Sometimes life can catch us off guard, whether for good or worse. Julie Ragland (right, in the photo) can testify to this truth. Her journey through weight gain and weight loss were not in her original life plans, but she’s managed to give this story a happy ending. With many positive changes since spring 2011, Julie has gone from depressed and weighing 243 pounds to being a spirited, happy woman who weighs 189 pounds. She says she’s not done losing weight (with 25 more pounds to go), but her weight loss to date has given her back much that she lost.

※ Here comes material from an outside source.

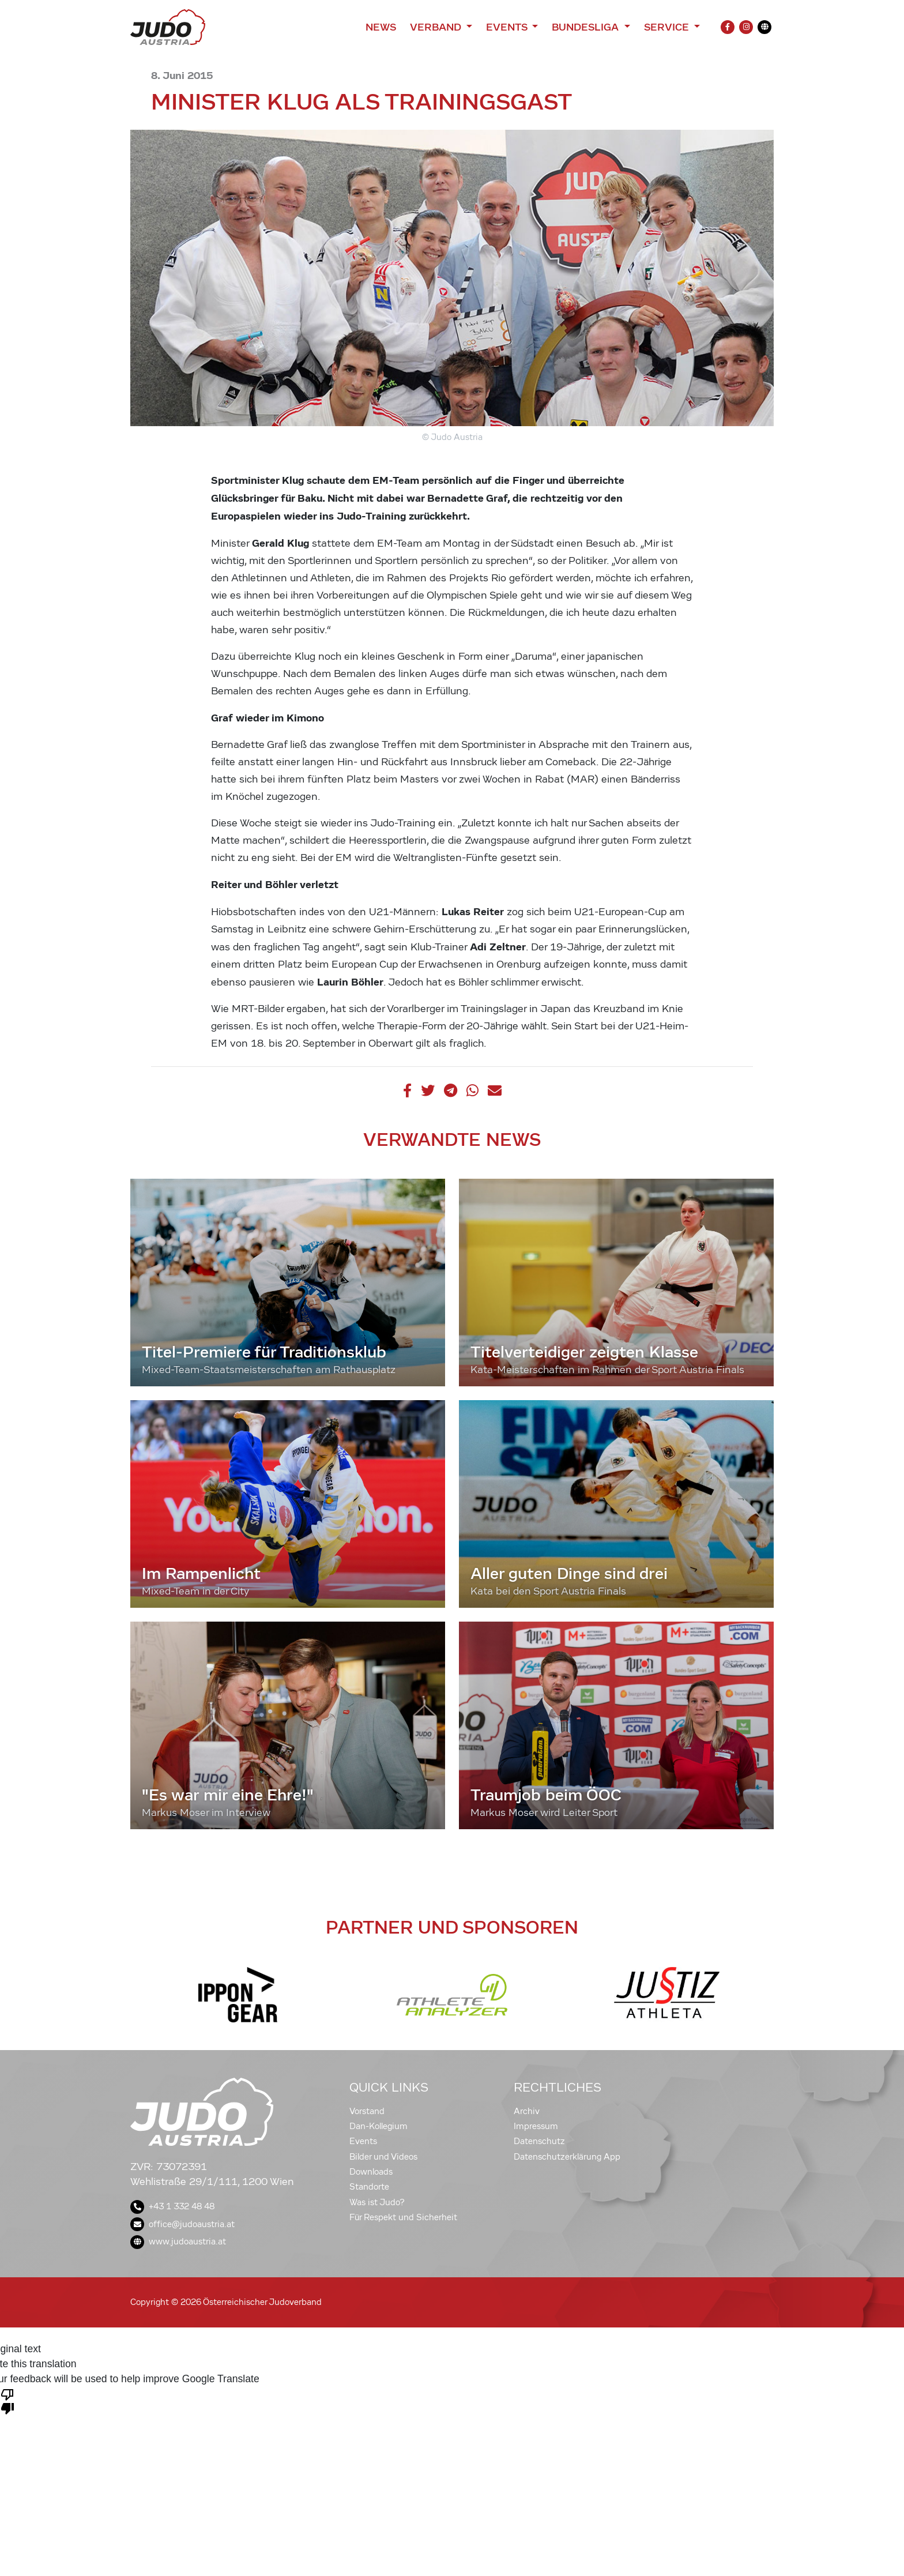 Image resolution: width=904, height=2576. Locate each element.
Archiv (527, 2111)
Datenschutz (539, 2141)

Julie admits that life was good leading up to 2008. Weight was not an issue for her, she had been an athlete playing soccer, volleyball, tennis, and was also a cheerleader. However, this all changed when her family was overwhelmed with many tragedies. Julie admits to falling into a depression that came with “a huge weight gain.” This weight gain manifested in struggles through many areas of her life.

Julie told us, “I struggled with my body image and the way that I thought that others perceived me because of my weight. I didn’t hang out with friends much because I was ashamed of my weight gain and I thought I was being judged.”

Julie stopped shopping for clothes because it only fueled her depression. She said she’d only buy shoes or purses, but never clothes. However, it was the clothes that caused Julie to see things differently.

“My Ah-ha Moment came when my size 18 jeans started getting tight on me and I REFUSED to put a 2 in the front of my size!”